'Intelligent discontent is the mainspring of civilization.' -- Eugene V. Debs

Tuesday, March 02, 2004


The Blame Game


Well-coordinated anti-Shiite attacks rocked Iraq today killing on the order of hundreds. The bombings took place at shrines crowded with Muslims honoring the rites of Ashoura, the most important holiday of the Shiite calendar.

The Bush administration would like us to believe that all of the terrorism taking place in Iraq is the work of Baath-party loyalists, former members of the Hussein regime, or outside agitators. And, unsurprisingly, in this case, many reports in the Western press included the comments of CPA officials or of members of America's puppet regime, the Iraqi Governing Council, claiming the recent Karbala and Baghdad bombings were the work of al-Qaeda , for example, here's an excerpt from the Christian Science Monitor's coverage:


Indeed, the US-led coalition said the attacks bore the hallmarks of Abu Musab al-Zarqawi, a Jordanian Islamic militant suspected of ties to Al Qaeda who has been accused of orchestrating most of the suicide bombings that have beset Iraq in recent weeks.

The important thing to understand about claims such as the above, is that they are just that, claims. No one knows with any certainty who is behind these bombings. The picture we're getting of Iraq is so blurry there was initially some doubt about the elementary facts of the Karbala bombings -- whether they were the result of suicide bombers or mortar attacks. For instance, here they were suicide bombers; and here they were rocket attacks. Given such confusions over the basic facts of an important story, one shouldn't have a lot of confidence in the non-elementary commentary and analysis found in many news stories about the identity and motives of the perpetrators.

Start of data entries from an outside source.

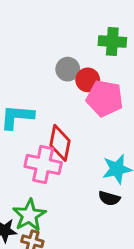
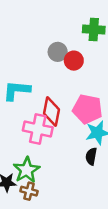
pink pentagon: (105, 98) -> (87, 109), moved
black semicircle: (109, 198) -> (91, 156), turned 84

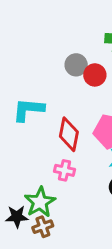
pink cross: (38, 129) -> (65, 170), moved, size x0.6
brown cross: (29, 191) -> (43, 227), turned -35

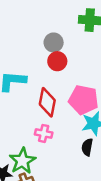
red circle: (95, 75) -> (57, 61), moved

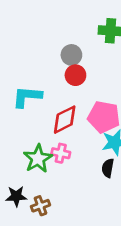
red diamond: (47, 102) -> (65, 120), turned 52
green star: (22, 161) -> (38, 159), moved

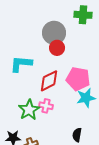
gray circle: (71, 55) -> (54, 33), size x1.5
black semicircle: (108, 168) -> (77, 135), moved

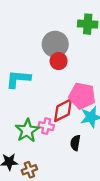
red diamond: (49, 81) -> (63, 110), moved
black semicircle: (77, 135) -> (75, 143), moved

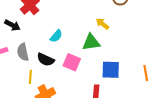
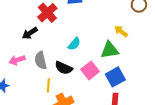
black arrow: (12, 25) -> (30, 33), turned 119
pink square: (72, 62) -> (90, 70), turned 30
blue square: (111, 70) -> (115, 77), moved, turned -30

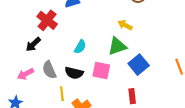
pink square: (90, 70) -> (101, 70), turned -30
blue square: (115, 77) -> (139, 65), moved

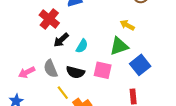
black arrow: (33, 44) -> (61, 40), moved
yellow line: (62, 94) -> (63, 93), turned -32

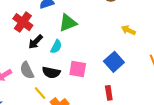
yellow arrow: (127, 25) -> (128, 30), moved
green triangle: (119, 46) -> (68, 23), moved

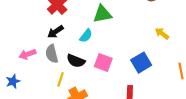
black arrow: (36, 42) -> (55, 32), moved
yellow line: (40, 93) -> (61, 79), turned 48

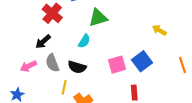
black arrow: (55, 32) -> (43, 42), moved
pink square: (103, 63) -> (117, 65), moved, turned -30

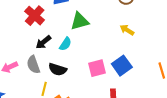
yellow arrow: (159, 30) -> (127, 30), moved
black arrow: (43, 42) -> (43, 42), moved

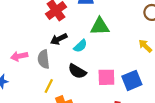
black semicircle: (58, 69) -> (77, 71), moved

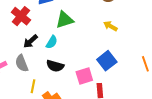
pink square: (106, 77) -> (84, 76), moved

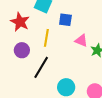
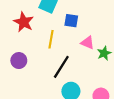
purple circle: (22, 50) -> (19, 61), moved
black line: (41, 67) -> (61, 67), moved

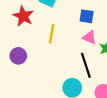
blue square: (71, 21) -> (87, 16), moved
black line: (61, 67) -> (86, 65), moved, turned -50

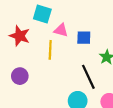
blue square: (87, 16) -> (84, 38), moved
pink triangle: (89, 37) -> (61, 30), moved

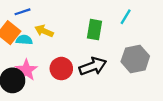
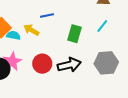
blue line: (22, 12) -> (47, 15), moved

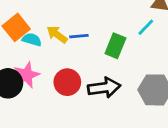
blue line: (47, 15) -> (79, 36), moved
cyan line: (102, 26) -> (146, 27), moved

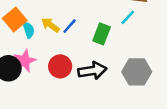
blue line: (79, 36) -> (70, 26), turned -42
cyan semicircle: (32, 40) -> (29, 30), turned 56

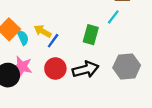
blue line: (70, 26) -> (53, 41), moved
pink star: (24, 61) -> (22, 67), turned -30

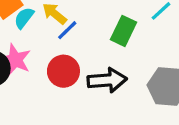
cyan semicircle: (23, 38) -> (24, 18), turned -128

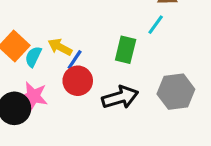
red circle: (63, 71) -> (78, 81), moved

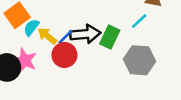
yellow arrow: (60, 47) -> (47, 36), moved
gray hexagon: (176, 92) -> (139, 60), moved
black arrow: (120, 97) -> (85, 34), moved

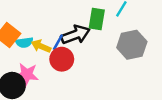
cyan semicircle: (31, 27) -> (24, 42), turned -119
green rectangle: (110, 37) -> (97, 19), moved

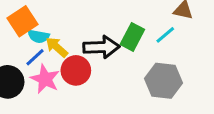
blue line: (58, 42) -> (35, 57), moved
pink star: (27, 75) -> (45, 79), moved

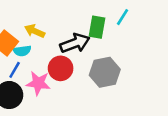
yellow arrow: (57, 47) -> (35, 31), moved
blue line: (35, 57) -> (15, 70), moved
gray hexagon: (163, 81) -> (105, 72), moved

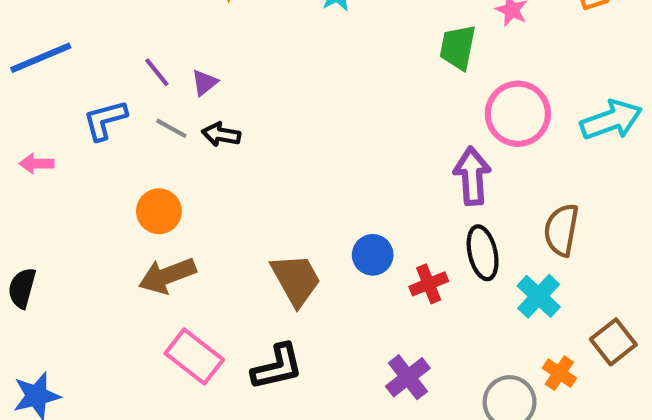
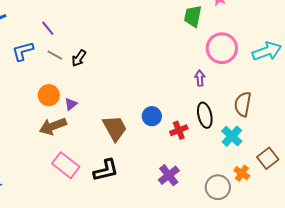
purple triangle: (205, 83) -> (71, 104), moved
black arrow: (221, 135) -> (79, 58), turned -66
purple arrow: (472, 176) -> (200, 78), size x0.6

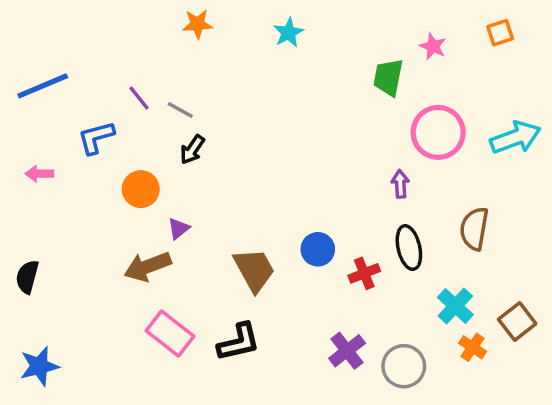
gray line: (55, 55) -> (180, 110), moved
orange circle: (49, 95) -> (141, 189), moved
cyan cross: (232, 136) -> (455, 306), moved
gray circle: (218, 187) -> (404, 366), moved

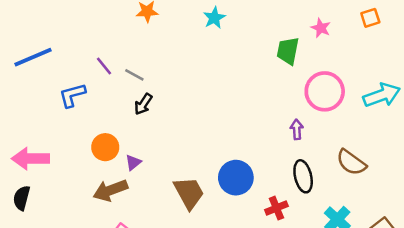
pink arrow: (39, 174) -> (30, 159), moved, size x1.8
orange circle: (141, 189) -> (105, 147), moved
brown semicircle: (474, 229) -> (351, 162), turned -64
blue circle: (318, 249) -> (236, 178), size x1.4
red cross: (364, 273) -> (276, 208), moved

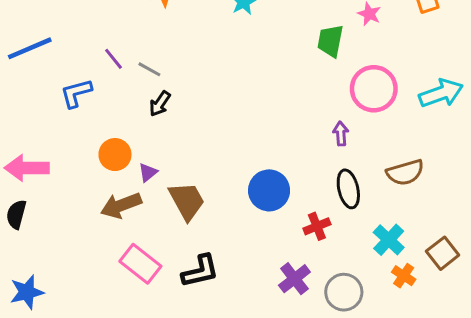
brown semicircle: (351, 162) -> (405, 172), turned -52
brown trapezoid: (189, 193) -> (187, 201), moved

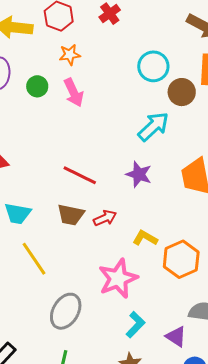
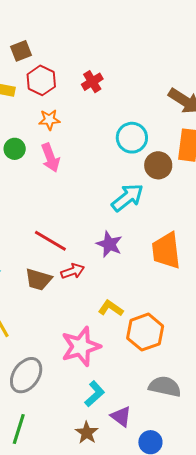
red arrow: (105, 218) -> (73, 271), moved
purple triangle: (176, 337) -> (121, 416), moved

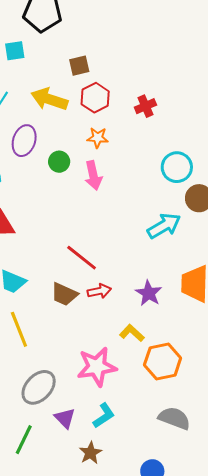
purple star: (109, 244) -> (149, 293), moved
purple triangle: (121, 416) -> (65, 418), moved

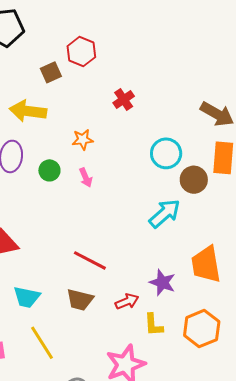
red hexagon: (95, 98) -> (81, 52), moved
pink arrow: (93, 175) -> (86, 178), size x0.7
red arrow: (99, 291) -> (127, 301), moved
yellow L-shape: (132, 333) -> (154, 325), turned -125
orange hexagon: (163, 361) -> (202, 329), moved

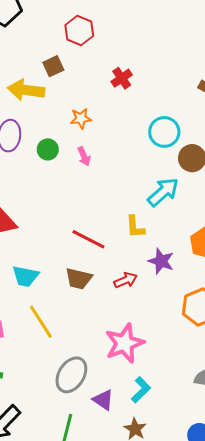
brown square: (51, 72) -> (53, 66), moved
yellow L-shape: (154, 325) -> (135, 227), moved

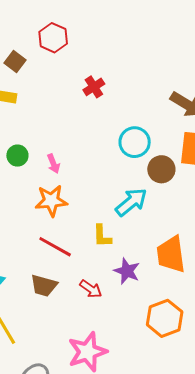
brown square: (53, 66) -> (15, 61), moved, turned -30
orange star: (81, 118) -> (51, 201), moved, size x1.5
red arrow: (126, 280) -> (91, 289), turned 55

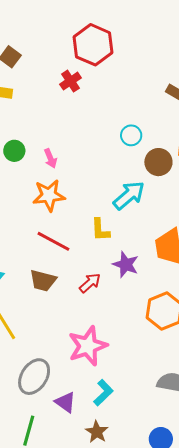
red hexagon: (53, 38) -> (93, 45), moved, size x1.4
red cross: (94, 87) -> (70, 81), moved
cyan circle: (135, 142) -> (131, 135), size x0.7
red arrow: (91, 289) -> (90, 283), turned -75

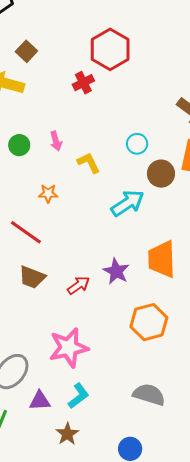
pink arrow: (50, 158) -> (56, 141), moved
orange star: (49, 195) -> (48, 193), size x0.6
yellow L-shape: (100, 230) -> (89, 163), moved, turned 150
red line: (53, 241) -> (26, 232), moved
purple triangle: (65, 402) -> (40, 401), turned -45

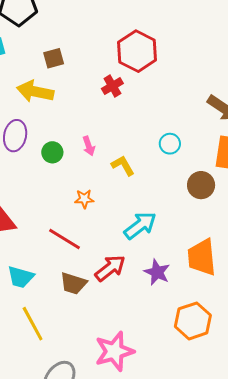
brown square: (26, 51) -> (54, 58), turned 35
brown circle: (161, 174) -> (201, 185), moved
cyan arrow: (128, 203) -> (140, 225), moved
red arrow: (78, 285) -> (110, 268), moved, size x1.4

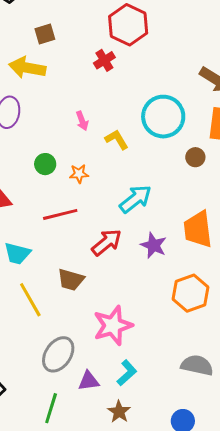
cyan circle: (170, 144) -> (163, 117), size x2.0
green circle: (52, 152) -> (45, 164), moved
brown circle: (201, 185) -> (195, 157), size x0.7
red line: (64, 239) -> (60, 214), turned -44
brown trapezoid: (73, 283) -> (71, 280), moved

The case for believing al-Qaeda is responsible for the Karbala bombings is completely circumstantial -- a letter turned up a few weeks ago in which Zarqawi urged al-Qaeda to foment civil war in Iraq. The thing is there's not a lot of reason to believe in either the authenticity of the letter or of Zarqawi's connection to al-Qaeda , and, given the Bush administration's vested interest in portraying Iraq as a stable country, good reason to be skeptical. Here's Ritt Goldstein by way of the Asia Times:

According to US sources, Zarqawi allegedly leads Ansar al-Islam, a group that "clearly is supported to some degree by al-Qaeda", said US General Richard Myers, chairman of the Joint Chiefs of Staff. Describing Zarqawi, the US State Department says he is "a close associate of Osama bin Laden". But also according to official US sources, Zarqawi's relationship to bin Laden is "uncertain", and he instead leads a Jordanian extremist group, al-Tawhid. And most notably, a recent report by the intelligence branch of the US Department of State stressed that al-Qaeda and Ansar appear quite unrelated and independent of each other, though last Thursday media reports by US officials have again claimed the contrary. But while contradictions abound, the killing has continued, with speculation existing that the Iraq war's hawks are manipulating its description for their own purposes, Zarqawi's alleged letter providing an example.

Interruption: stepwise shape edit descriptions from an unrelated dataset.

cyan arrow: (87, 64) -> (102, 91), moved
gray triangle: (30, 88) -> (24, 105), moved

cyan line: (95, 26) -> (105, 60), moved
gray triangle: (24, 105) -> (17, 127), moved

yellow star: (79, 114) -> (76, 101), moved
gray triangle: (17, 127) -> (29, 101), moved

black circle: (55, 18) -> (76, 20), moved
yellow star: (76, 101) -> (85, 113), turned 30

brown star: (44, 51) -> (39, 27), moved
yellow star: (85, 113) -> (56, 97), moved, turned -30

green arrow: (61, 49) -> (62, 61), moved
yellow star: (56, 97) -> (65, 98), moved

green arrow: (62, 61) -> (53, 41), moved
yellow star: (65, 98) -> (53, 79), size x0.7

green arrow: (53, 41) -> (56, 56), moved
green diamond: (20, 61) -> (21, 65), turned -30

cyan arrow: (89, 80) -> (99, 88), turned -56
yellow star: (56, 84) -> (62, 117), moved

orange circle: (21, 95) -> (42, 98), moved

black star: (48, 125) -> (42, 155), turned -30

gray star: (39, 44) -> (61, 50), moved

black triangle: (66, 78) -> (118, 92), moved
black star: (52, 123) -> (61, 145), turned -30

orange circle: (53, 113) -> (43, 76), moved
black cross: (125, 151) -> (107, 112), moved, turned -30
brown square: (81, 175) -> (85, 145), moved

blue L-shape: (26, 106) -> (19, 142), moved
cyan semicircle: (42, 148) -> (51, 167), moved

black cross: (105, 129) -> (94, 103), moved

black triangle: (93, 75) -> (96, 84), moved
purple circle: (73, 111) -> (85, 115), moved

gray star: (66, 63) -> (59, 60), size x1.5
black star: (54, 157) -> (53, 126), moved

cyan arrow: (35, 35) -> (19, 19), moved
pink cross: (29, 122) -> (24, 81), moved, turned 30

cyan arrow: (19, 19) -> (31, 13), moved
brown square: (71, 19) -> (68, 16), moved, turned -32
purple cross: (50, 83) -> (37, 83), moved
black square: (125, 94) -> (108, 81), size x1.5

In the alleged letter to al-Qaeda, Zarqawi invites the group to Iraq in hopes of initiating a sequence of attacks which will set off civil war. However, US officials have long claimed that al-Qaeda is already in Iraq. This past week, US civil administrator L Paul Bremer charged that the last several months have marked an upsurge of Iraqi attacks by "the professional terrorists of al-Qaeda and Ansar al-Islam".

Of course, a most curious thing is that if indeed al-Qaeda is in the country, why did it need to be invited to Iraq by Zarqawi? And the US military does claim the alleged letter is authentic. But such "confusion" has been evident since US Secretary of State Colin Powell's UN address of a year ago.

[ ... ]

According to the Washington-area defense think-tank Global Security, only 2.8 percent of those arrested in Iraq have been non-Iraqis. But accusations of foreign terrorists and links to al-Qaeda do serve to obscure the domestic factors driving Iraq violence - think Lebanese civil war - and in the "war on terror" they also serve to legitimize the war effort. And should civil war break out, the Bush administration has its alleged Zarqawi letter showing who's to blame.

Furthermore, previous suicide bombers have been shown conclusively to have been Iraqis not foreign agents: (from "Iraq suicide bombers appear to be natives", LA Times, 3/1/04)

Namir Awaad was a suicide bomber made in Iraq.

There is no evidence he belonged to al-Qaida or trained in a terrorist camp. He spent 23 apparently uneventful years on the planet until the chilly morning of Dec. 9.

That's when the slender, bearded loner strode up to a Bradley fighting vehicle guarding a U.S. Army base here and detonated a backpack bomb, blowing himself apart and injuring a soldier.

Because a quirk of physics left his face intact, Awaad became one of the few suicide bombers in Iraq to be definitively identified.

BushCo's claims that al-Qaeda is responsible for all of the terrorism in Iraq is understandable wishful thinking. Understandable, because if they were to look truthfully at the situation they would have to face the fact that civil war in Iraq is probably already underway.